Wednesday, June 30, 2010

You put the teapot on the ground
The world is ending all around
Water boils
Stirs and whirls
Then silence, nothingness surrounds

Monday, April 26, 2010

The Problem Blog

Imaging a web page that attempted to ask 6 billion people the same question: "What problem bugged you the most today?"
How do you make this data into a resource?  Ideally, at the end of the project, you could answer the following:
What are the top 10 problems that we face as humans?  top 100?
What are group X's top 10 problems?  group Y?
What problems does group X face that group Y does not?
What problems do we all face?

So, now we have some requirements.
You would need the page to be developed in multiple languages to reach the entire global population.
I assume that you would need to restrict the answers to only a few words and that you would need an algorithm that translated all of the answers into the same language for consolidation and analysis.  You would need to bin the statements into buckets in order to get a grouping of information (for top 10 counts).  This would require an understanding of grammar and context.  You would need to get some user information to generate the grouping (age, sex, location, income... or a reference ID that would allow the system to mine another data source for this type of information - membership to social media sites perhaps (LinkedIn, Facebook, Twitter, Amazon wish list...) or government sites (SSN#, passport #).

Some problems:
For example:  My problem is that I cannot get clean water.
Problems:  How do I (as the one entering the data) know that this is a problem and that the water I have is not clean?  Relatively, it may be the cleanest water available.  I would need to have access to information about global standards of water cleanliness in order to diagnose this.  What problem and I more likely to announce?  A problem where someone else (who I am aware of) has something that I don't.

Artificial intelligence

What is artificial intelligence?  In short, it is statistics.

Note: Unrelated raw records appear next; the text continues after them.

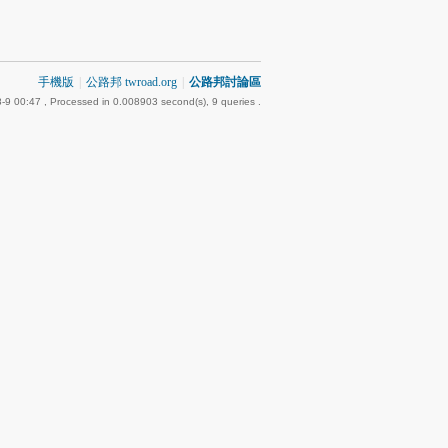
手機版
|
公路邦 twroad.org
|
公路邦討論區
-9 00:47
, Processed in 0.008903 second(s), 9 queries .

Where the story is the unit of measure for human intelligence; data is the unit of measure for computer intelligence.  This is where we will always be different.  In the human mind, the one can be greater than the one thousand.

Asking an AI "should we do this or that" asks two questions.  One:  Have you seen this situation or a comparable situation before - do you have data on this question?  and Two:  What is the statistically correct response for the desired outcome.  But humans are opposed to this.  We are passionate about the outliers and want to know more about them.  We fall in love with the one-off result because that situation makes the best story and the best story is the one most remembered.  

The one-off may also hold clues for us to arrive at new solutions.  Some times the human is right and the AI is wrong.  There are times when statistical outliers begin to correlate to certain characteristics.  And in this way, they are sub-segmented and cease to be statistical outliers due to the new sub-segmentation.  The idea is that if you could replicate exactly the same circumstances, that you could replicate the outlier.  In some ways this may be true but there is still randomness in the data.  If you flip a coin - regardless of the circumstances - you will get some heads and some tails.

How do you separate the correlation to characteristics that subset the data from true randomness and how much data do you need to derive that?  Is it possible to arrive at this segregation?  Is this the new truth of human/AI dependency:  that there will never be a perfect AI due to the chance of outlier replication potential and unknown subsets of data.